Einzelfallentscheidungen
[Bearbeiten | Quelltext bearbeiten]Einzelfallentscheidungen der Europäischen Union erfolgen durch Beschlüsse. In diesem Fall entsprechen sie den Verwaltungsakten im innerstaatlichen Recht. Einzelfallentscheidungen richten sich an bestimmte Adressaten (wie Mitgliedstaaten, Unternehmen oder Einzelpersonen) und sind nur für diese verbindlich. Sie werden dann üblicherweise von der Europäischen Kommission erlassen, teilweise auch die anderen Organe der Europäischen Union.

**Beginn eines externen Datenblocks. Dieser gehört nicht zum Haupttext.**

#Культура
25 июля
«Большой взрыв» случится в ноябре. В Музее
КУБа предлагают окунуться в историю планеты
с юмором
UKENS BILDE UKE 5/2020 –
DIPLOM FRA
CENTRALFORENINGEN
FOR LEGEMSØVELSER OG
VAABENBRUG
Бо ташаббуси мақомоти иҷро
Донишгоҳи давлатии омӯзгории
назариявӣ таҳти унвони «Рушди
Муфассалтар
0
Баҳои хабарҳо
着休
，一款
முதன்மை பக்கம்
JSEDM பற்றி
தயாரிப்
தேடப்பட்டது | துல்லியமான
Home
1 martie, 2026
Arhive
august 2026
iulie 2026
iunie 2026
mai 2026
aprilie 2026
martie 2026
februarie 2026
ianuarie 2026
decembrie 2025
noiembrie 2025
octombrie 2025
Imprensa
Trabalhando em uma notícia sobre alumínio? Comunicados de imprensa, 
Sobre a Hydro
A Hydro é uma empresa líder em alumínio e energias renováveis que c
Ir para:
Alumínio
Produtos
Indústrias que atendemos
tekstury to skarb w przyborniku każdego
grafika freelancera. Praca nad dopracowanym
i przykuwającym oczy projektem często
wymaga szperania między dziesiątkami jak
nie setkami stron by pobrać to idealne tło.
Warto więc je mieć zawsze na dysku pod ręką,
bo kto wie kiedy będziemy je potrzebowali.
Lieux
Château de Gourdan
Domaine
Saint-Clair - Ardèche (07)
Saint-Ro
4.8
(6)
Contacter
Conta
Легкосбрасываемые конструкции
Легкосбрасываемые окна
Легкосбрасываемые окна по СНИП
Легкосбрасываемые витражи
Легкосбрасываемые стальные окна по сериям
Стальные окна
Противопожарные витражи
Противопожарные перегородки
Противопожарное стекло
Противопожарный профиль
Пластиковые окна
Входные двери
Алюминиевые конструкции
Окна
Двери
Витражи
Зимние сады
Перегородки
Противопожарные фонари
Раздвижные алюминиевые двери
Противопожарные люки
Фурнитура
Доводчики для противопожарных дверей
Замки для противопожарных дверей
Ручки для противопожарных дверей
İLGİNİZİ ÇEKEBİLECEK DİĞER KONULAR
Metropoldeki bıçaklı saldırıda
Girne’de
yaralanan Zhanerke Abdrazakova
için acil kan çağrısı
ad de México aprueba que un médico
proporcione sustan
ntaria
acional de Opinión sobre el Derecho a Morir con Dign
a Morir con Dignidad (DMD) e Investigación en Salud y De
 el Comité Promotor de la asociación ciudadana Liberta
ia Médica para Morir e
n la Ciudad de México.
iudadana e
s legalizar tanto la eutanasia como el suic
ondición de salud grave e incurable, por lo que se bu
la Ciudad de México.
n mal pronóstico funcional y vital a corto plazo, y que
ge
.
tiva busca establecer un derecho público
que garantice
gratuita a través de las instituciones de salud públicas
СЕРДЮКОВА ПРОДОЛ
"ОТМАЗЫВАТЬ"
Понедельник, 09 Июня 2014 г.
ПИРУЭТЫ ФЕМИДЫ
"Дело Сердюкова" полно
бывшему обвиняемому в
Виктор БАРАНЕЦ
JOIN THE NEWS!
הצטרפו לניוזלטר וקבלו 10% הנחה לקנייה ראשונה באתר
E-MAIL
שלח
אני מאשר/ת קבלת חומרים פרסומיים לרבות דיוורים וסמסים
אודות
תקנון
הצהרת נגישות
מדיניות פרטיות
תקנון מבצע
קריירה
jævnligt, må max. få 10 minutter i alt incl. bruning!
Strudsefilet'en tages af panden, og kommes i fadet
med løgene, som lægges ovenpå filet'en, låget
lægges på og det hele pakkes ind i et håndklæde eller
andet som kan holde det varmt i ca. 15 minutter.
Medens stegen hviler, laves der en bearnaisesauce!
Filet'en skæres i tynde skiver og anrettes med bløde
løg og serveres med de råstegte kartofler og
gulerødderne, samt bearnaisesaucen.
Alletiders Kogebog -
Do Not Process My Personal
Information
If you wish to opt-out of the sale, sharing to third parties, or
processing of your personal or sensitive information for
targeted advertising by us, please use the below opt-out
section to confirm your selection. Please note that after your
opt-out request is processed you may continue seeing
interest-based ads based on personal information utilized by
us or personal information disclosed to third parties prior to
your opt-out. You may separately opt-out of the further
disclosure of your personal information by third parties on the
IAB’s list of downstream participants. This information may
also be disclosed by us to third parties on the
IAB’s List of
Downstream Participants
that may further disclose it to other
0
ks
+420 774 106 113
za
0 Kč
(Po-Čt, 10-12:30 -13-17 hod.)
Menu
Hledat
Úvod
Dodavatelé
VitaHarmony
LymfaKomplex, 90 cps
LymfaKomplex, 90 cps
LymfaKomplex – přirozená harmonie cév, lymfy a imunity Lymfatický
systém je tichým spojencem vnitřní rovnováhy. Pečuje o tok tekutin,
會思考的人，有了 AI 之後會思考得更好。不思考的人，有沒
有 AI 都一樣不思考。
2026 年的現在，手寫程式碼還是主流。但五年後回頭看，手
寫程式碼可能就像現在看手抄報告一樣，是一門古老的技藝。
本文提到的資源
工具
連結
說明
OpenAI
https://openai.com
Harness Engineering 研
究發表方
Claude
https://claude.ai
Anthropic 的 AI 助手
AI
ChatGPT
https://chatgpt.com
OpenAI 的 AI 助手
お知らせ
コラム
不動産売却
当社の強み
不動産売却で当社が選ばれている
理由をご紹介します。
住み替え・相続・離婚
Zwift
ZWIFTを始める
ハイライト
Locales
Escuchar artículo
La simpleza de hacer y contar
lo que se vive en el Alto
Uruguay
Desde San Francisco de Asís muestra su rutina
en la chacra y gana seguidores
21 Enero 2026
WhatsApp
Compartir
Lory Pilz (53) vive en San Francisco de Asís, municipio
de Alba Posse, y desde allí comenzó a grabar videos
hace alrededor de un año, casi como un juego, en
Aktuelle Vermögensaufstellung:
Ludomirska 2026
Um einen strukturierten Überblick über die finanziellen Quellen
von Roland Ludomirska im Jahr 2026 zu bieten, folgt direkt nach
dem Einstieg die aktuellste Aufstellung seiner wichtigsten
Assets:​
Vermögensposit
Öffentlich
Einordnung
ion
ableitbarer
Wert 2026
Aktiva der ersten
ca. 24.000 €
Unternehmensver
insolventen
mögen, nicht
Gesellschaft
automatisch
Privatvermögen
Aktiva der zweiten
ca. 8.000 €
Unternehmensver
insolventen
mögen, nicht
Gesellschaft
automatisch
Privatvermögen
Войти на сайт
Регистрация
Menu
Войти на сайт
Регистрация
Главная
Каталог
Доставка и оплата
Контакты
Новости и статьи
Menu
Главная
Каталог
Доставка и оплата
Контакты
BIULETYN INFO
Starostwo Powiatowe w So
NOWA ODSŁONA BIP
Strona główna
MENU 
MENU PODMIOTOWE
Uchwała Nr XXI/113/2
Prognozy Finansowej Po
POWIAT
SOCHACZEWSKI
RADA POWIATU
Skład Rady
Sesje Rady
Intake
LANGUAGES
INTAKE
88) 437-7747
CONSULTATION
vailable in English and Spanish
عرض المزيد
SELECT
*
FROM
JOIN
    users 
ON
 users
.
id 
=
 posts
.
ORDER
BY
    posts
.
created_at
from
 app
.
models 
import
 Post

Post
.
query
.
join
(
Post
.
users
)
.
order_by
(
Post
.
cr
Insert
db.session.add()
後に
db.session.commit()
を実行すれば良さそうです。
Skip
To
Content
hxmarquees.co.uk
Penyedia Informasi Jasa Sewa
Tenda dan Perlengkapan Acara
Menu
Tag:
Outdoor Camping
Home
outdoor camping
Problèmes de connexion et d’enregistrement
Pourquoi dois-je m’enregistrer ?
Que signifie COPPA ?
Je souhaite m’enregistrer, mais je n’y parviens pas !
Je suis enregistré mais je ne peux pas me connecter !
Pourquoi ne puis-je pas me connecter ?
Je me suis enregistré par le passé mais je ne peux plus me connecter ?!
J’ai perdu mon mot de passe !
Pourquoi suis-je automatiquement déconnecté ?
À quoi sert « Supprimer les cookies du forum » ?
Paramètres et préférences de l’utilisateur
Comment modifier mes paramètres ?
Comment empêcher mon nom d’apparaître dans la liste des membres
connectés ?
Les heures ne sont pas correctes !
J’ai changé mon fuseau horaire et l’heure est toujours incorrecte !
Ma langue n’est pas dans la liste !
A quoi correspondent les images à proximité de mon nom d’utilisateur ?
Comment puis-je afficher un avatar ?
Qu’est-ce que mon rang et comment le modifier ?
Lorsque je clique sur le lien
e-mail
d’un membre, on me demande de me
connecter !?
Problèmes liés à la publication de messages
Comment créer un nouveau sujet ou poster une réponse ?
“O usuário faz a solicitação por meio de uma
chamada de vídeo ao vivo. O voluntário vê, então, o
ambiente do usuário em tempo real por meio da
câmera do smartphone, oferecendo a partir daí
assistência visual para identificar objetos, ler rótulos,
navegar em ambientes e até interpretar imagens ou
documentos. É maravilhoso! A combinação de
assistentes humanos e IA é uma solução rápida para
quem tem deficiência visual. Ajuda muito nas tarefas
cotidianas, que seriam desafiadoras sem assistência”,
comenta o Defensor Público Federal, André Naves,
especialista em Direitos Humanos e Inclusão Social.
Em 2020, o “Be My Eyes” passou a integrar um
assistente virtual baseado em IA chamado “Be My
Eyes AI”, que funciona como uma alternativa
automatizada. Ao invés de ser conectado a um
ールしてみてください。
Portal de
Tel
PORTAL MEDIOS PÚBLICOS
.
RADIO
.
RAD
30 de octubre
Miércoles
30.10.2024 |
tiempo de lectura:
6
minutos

Als Beispiel für Beschlüsse der EU kann das Wettbewerbsrecht aufgeführt werden: Hier wird mit Beschlüssen über die Genehmigung von Fusionen von Unternehmen entschieden. Andere Fälle, in denen Beschlüsse der Kommission erlassen werden, sind die Gentechnik und das Gefahrstoffrecht. In beiden Fällen geht es jeweils darum, das Inverkehrbringen eines bestimmten gentechnischen Produktes oder eines potentiell gefährlichen Stoffes zu gestatten, zu verbieten oder zu beschränken.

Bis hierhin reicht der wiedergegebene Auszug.